Reply
 
LinkBack Thread Tools Search this Thread Display Modes
  #1   Report Post  
Posted to microsoft.public.excel.programming
external usenet poster
 
Posts: 62
Default Smart way to delete the first row of a huge file

Hello

Would anyone know a better way to remove the first line of a huge txt
file?

I am using a FileSystemObject/TextStream, doing a first readline, and
then looping:
Destination.WriteLine Source.ReadLine

but the two files are located on drives and it is taking hours to run.
Is anyone aware of a smarter way? (I guess the solution would be to
directly delete the first row in a file and save the change...without
loading it all to memory, but not sure of how to achieve that)

Thanks in advance
Charles
  #2   Report Post  
Posted to microsoft.public.excel.programming
external usenet poster
 
Posts: 1,588
Default Smart way to delete the first row of a huge file

I think you're pretty much stuck with how you're doing it now.
How large is the file.

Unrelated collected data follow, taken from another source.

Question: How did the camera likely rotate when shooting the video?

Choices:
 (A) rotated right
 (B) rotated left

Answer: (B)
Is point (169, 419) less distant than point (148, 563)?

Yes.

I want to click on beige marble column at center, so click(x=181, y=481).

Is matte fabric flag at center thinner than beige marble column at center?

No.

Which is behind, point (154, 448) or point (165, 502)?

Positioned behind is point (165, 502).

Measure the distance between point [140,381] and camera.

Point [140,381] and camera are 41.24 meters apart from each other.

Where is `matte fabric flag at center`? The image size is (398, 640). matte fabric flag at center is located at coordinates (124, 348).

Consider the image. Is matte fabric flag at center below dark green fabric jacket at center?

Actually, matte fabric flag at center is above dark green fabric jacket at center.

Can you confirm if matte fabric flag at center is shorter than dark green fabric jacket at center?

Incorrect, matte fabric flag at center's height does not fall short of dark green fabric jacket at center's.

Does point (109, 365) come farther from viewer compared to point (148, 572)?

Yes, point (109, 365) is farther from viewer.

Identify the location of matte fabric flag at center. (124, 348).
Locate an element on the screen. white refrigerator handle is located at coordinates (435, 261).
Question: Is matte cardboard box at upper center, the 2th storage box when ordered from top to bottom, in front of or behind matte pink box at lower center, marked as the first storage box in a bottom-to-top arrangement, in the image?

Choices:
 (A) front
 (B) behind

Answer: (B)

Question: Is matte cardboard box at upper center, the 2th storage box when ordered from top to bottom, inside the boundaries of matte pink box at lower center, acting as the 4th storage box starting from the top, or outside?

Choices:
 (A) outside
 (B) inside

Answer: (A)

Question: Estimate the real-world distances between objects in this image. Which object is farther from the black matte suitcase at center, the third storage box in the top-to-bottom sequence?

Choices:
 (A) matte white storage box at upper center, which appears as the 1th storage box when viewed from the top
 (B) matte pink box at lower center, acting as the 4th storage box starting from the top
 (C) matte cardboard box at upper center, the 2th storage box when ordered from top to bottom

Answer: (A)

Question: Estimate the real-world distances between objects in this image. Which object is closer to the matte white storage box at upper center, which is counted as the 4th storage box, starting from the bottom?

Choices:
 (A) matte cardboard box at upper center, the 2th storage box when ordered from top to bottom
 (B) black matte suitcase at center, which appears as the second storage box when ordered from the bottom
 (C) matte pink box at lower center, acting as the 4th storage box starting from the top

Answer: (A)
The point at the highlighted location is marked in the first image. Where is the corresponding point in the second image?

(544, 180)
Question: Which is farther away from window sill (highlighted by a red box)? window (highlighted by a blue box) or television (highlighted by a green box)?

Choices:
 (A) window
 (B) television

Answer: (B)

Do you mean hours literally ?

Tim


"Charles" wrote in message
...
Hello

Would anyone know a better way to remove the first line of a huge txt
file?

I am using a FileSystemObject/TextStream, doing a first readline, and
then looping:
Destination.WriteLine Source.ReadLine

but the two files are located on drives and it is taking hours to run.
Is anyone aware of a smarter way? (I guess the solution would be to
directly delete the first row in a file and save the change...without
loading it all to memory, but not sure of how to achieve that)

Thanks in advance
Charles



  #3   Report Post  
Posted to microsoft.public.excel.programming
external usenet poster
 
Posts: 1
Default Smart way to delete the first row of a huge file

How huge is "huge"? I would think the following should work fairly quickly
on a file up to 20 Megs in size and, while slowing down on file sizes larger
than this, it should still work much, much faster what you are describing
for your present code. Give it a try and let us know...

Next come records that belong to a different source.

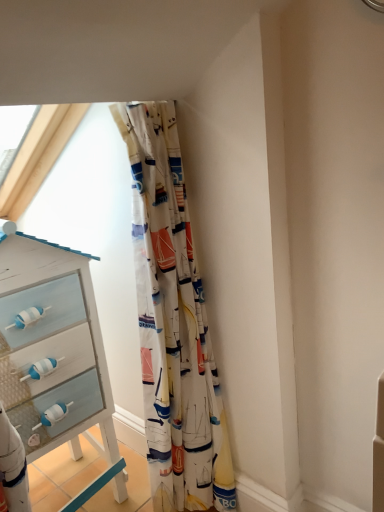 What do you see at coordinates (173, 323) in the screenshot? I see `printed fabric curtain at center` at bounding box center [173, 323].

Locate an element on the screen. printed fabric curtain at center is located at coordinates (x=173, y=323).

Identify the location of white painted wood chest of drawers at left. (54, 353).

Describe the element at coordinates (54, 353) in the screenshot. I see `white painted wood chest of drawers at left` at that location.

Measure the distance between white painted wood chest of drawers at left and camera.

The depth of white painted wood chest of drawers at left is 1.06 meters.

At what (x,y) coordinates should I click in order to perform the action: click on printed fabric curtain at center. Please return your answer as a coordinate pair (x, y). The image size is (384, 512). Looking at the image, I should click on (173, 323).

Which object is positioned more to the right, printed fabric curtain at center or white painted wood chest of drawers at left?

printed fabric curtain at center is more to the right.

Is printed fabric curtain at center in front of white painted wood chest of drawers at left?

Yes, printed fabric curtain at center is closer to the camera.

Considering the positions of point (142, 294) and point (91, 492), is point (142, 294) closer or farther from the camera than point (91, 492)?

Point (142, 294) appears to be closer to the viewer than point (91, 492).

From the image's perspective, is printed fabric curtain at center on top of white painted wood chest of drawers at left?

Yes, from the image's perspective, printed fabric curtain at center is over white painted wood chest of drawers at left.

From a real-world perspective, is printed fabric curtain at center below white painted wood chest of drawers at left?

Actually, printed fabric curtain at center is physically above white painted wood chest of drawers at left in the real world.

Can you confirm if printed fabric curtain at center is thinner than white painted wood chest of drawers at left?

Yes, printed fabric curtain at center is thinner than white painted wood chest of drawers at left.

Considering the sizes of objects printed fabric curtain at center and white painted wood chest of drawers at left in the image provided, who is shorter, printed fabric curtain at center or white painted wood chest of drawers at left?

white painted wood chest of drawers at left is shorter.

From the picture: Between printed fabric curtain at center and white painted wood chest of drawers at left, which one has larger size?

Bigger between the two is white painted wood chest of drawers at left.

Can we say printed fabric curtain at center lies outside white painted wood chest of drawers at left?

Yes, printed fabric curtain at center is outside of white painted wood chest of drawers at left.

Is printed fabric curtain at center placed right next to white painted wood chest of drawers at left?

No.

Is printed fabric curtain at center positioned with its back to white painted wood chest of drawers at left?

No, printed fabric curtain at center's orientation is not away from white painted wood chest of drawers at left.

The width and height of the screenshot is (384, 512). Find the location of `curtain that appears above the white painted wood chest of drawers at left (from the image's perspective)`. curtain that appears above the white painted wood chest of drawers at left (from the image's perspective) is located at coordinates (173, 323).

Does white painted wood chest of drawers at left appear on the right side of printed fabric curtain at center?

No.

Which is behind, white painted wood chest of drawers at left or printed fabric curtain at center?

white painted wood chest of drawers at left is more distant.

Does point (19, 415) come farther from viewer compared to point (203, 317)?

That is False.

From the image's perspective, between white painted wood chest of drawers at left and printed fabric curtain at center, who is located below?

From the image's view, white painted wood chest of drawers at left is below.

From a real-world perspective, is white painted wood chest of drawers at left physically below printed fabric curtain at center?

Indeed, from a real-world perspective, white painted wood chest of drawers at left is positioned beneath printed fabric curtain at center.

Which object is thinner, white painted wood chest of drawers at left or printed fabric curtain at center?

printed fabric curtain at center is thinner.

Is white painted wood chest of drawers at left shorter than printed fabric curtain at center?

Yes, white painted wood chest of drawers at left is shorter than printed fabric curtain at center.

Considering the relative sizes of white painted wood chest of drawers at left and printed fabric curtain at center in the image provided, is white painted wood chest of drawers at left bigger than printed fabric curtain at center?

Yes.

Is white painted wood chest of drawers at left completely or partially outside of printed fabric curtain at center?

Yes, white painted wood chest of drawers at left is located beyond the bounds of printed fabric curtain at center.

Would you consider white painted wood chest of drawers at left to be distant from printed fabric curtain at center?

Actually, white painted wood chest of drawers at left and printed fabric curtain at center are a little close together.

Is white painted wood chest of drawers at left looking in the opposite direction of printed fabric curtain at center?

No.

Measure the distance between white painted wood chest of drawers at left and printed fabric curtain at center.

They are 11.25 inches apart.

The image size is (384, 512). Find the location of `curtain located above the white painted wood chest of drawers at left (from the image's perspective)`. curtain located above the white painted wood chest of drawers at left (from the image's perspective) is located at coordinates (173, 323).

Locate an element on the screen. The height and width of the screenshot is (512, 384). curtain above the white painted wood chest of drawers at left (from the image's perspective) is located at coordinates (173, 323).

This screenshot has height=512, width=384. Find the location of `curtain in front of the white painted wood chest of drawers at left`. curtain in front of the white painted wood chest of drawers at left is located at coordinates (173, 323). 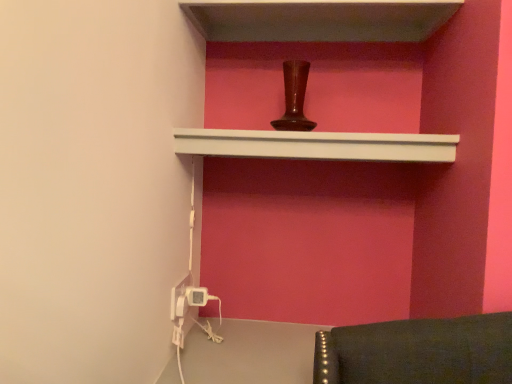 The height and width of the screenshot is (384, 512). Describe the element at coordinates (179, 298) in the screenshot. I see `white plastic electric outlet at lower left, which is the first electric outlet in left-to-right order` at that location.

Where is `white matte shelf at upper center, acting as the 1th shelf starting from the bottom`? The height and width of the screenshot is (384, 512). white matte shelf at upper center, acting as the 1th shelf starting from the bottom is located at coordinates (317, 145).

You are a GUI agent. You are given a task and a screenshot of the screen. Output one action in this format:
    pyautogui.click(x=<x>, y=<y>)
    Task: Click on the smooth white shelf at upper center, which is counted as the second shelf, starting from the bottom
    The height and width of the screenshot is (384, 512).
    Given the screenshot: What is the action you would take?
    pyautogui.click(x=318, y=19)

Is smooth white shelf at upper center, which is counted as the second shelf, starting from the bottom, facing away from white matte shelf at upper center, which ranks as the second shelf in top-to-bottom order?

No, smooth white shelf at upper center, which is counted as the second shelf, starting from the bottom, is not facing the opposite direction of white matte shelf at upper center, which ranks as the second shelf in top-to-bottom order.

From a real-world perspective, which object rests below the other?

In real-world perspective, white matte shelf at upper center, which ranks as the second shelf in top-to-bottom order, is lower.

Between smooth white shelf at upper center, which is counted as the second shelf, starting from the bottom, and white matte shelf at upper center, acting as the 1th shelf starting from the bottom, which one has larger size?

Bigger between the two is smooth white shelf at upper center, which is counted as the second shelf, starting from the bottom.

Between smooth white shelf at upper center, which is counted as the second shelf, starting from the bottom, and white matte shelf at upper center, acting as the 1th shelf starting from the bottom, which one has smaller width?

white matte shelf at upper center, acting as the 1th shelf starting from the bottom.

Between white matte shelf at upper center, acting as the 1th shelf starting from the bottom, and white plastic electric outlet at lower left, which is the second electric outlet from right to left, which one has smaller size?

white plastic electric outlet at lower left, which is the second electric outlet from right to left, is smaller.

Is white matte shelf at upper center, acting as the 1th shelf starting from the bottom, not near white plastic electric outlet at lower left, which is the second electric outlet from right to left?

No, white matte shelf at upper center, acting as the 1th shelf starting from the bottom, is in close proximity to white plastic electric outlet at lower left, which is the second electric outlet from right to left.

I want to click on the 2nd electric outlet to the left of the white matte shelf at upper center, which ranks as the second shelf in top-to-bottom order, counting from the anchor's position, so click(179, 298).

Can you confirm if white matte shelf at upper center, acting as the 1th shelf starting from the bottom, is shorter than white plastic electric outlet at lower left, which is the first electric outlet in left-to-right order?

In fact, white matte shelf at upper center, acting as the 1th shelf starting from the bottom, may be taller than white plastic electric outlet at lower left, which is the first electric outlet in left-to-right order.

Is white plastic electric outlet at lower left, which is the first electric outlet in left-to-right order, not within white matte shelf at upper center, which ranks as the second shelf in top-to-bottom order?

white plastic electric outlet at lower left, which is the first electric outlet in left-to-right order, lies outside white matte shelf at upper center, which ranks as the second shelf in top-to-bottom order,'s area.

Does white plastic electric outlet at lower left, which is the first electric outlet in left-to-right order, appear on the left side of white matte shelf at upper center, which ranks as the second shelf in top-to-bottom order?

Indeed, white plastic electric outlet at lower left, which is the first electric outlet in left-to-right order, is positioned on the left side of white matte shelf at upper center, which ranks as the second shelf in top-to-bottom order.

From the image's perspective, is white plastic electric outlet at lower left, which is the second electric outlet from right to left, located beneath white matte shelf at upper center, acting as the 1th shelf starting from the bottom?

Yes.

Who is taller, white plastic electric outlet at lower left, which is the second electric outlet from right to left, or white matte shelf at upper center, which ranks as the second shelf in top-to-bottom order?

Sub RemoveFirstLine(PathAndFileName As String)
Dim FileNum As Long
Dim TotalFile As String
FileNum = FreeFile
Open PathAndFileName For Binary As #FileNum
TotalFile = Space(LOF(FileNum))
Get #FileNum, , TotalFile
Close #FileNum
FileNum = FreeFile
Open PathAndFileName For Output As #FileNum
Print #FileNum, Mid$(TotalFile, InStr(TotalFile, vbCrLf) + 2)
Close #FileNum
End Sub

You would call this subroutine from within your own code like this...

Sub Test()
'
' <<< Some code
'
RemoveFirstLine "C:\TEMP\TestData.txt"
'
' <<< Some more code
'
End Sub

where, of course, you would substitute your own path and filename for the
sample one I used. If you think you might need it (I don't), you can add a
slight measure of safety to the RemoveFirstLine subroutine by Output'ting
the modified TotalFile (the Mid$ function call) to a different filename in
the path, then executing a Kill statement for the original file, and finally
executing a Name..As statement to rename the Output'ted filename back to the
original filename.

Rick


"Charles" wrote in message
...
Hello

Would anyone know a better way to remove the first line of a huge txt
file?

I am using a FileSystemObject/TextStream, doing a first readline, and
then looping:
Destination.WriteLine Source.ReadLine

but the two files are located on drives and it is taking hours to run.
Is anyone aware of a smarter way? (I guess the solution would be to
directly delete the first row in a file and save the change...without
loading it all to memory, but not sure of how to achieve that)

Thanks in advance
Charles


  #4   Report Post  
Posted to microsoft.public.excel.programming
external usenet poster
 
Posts: 62
Default Smart way to delete the first row of a huge file

Hi

by huge I mean 200Meg+. The problem is that in top of that the file is
stored on a network drive, so it's really slow. The solution I found
to improve it is to copy it to the C drive first, process it, and then
copy it back. That's substentially faster than processing it directly
from the network drive.

It doesn't take hours but it takes a good 4-5min, which feels like
hours when you are waiting in front of your screen!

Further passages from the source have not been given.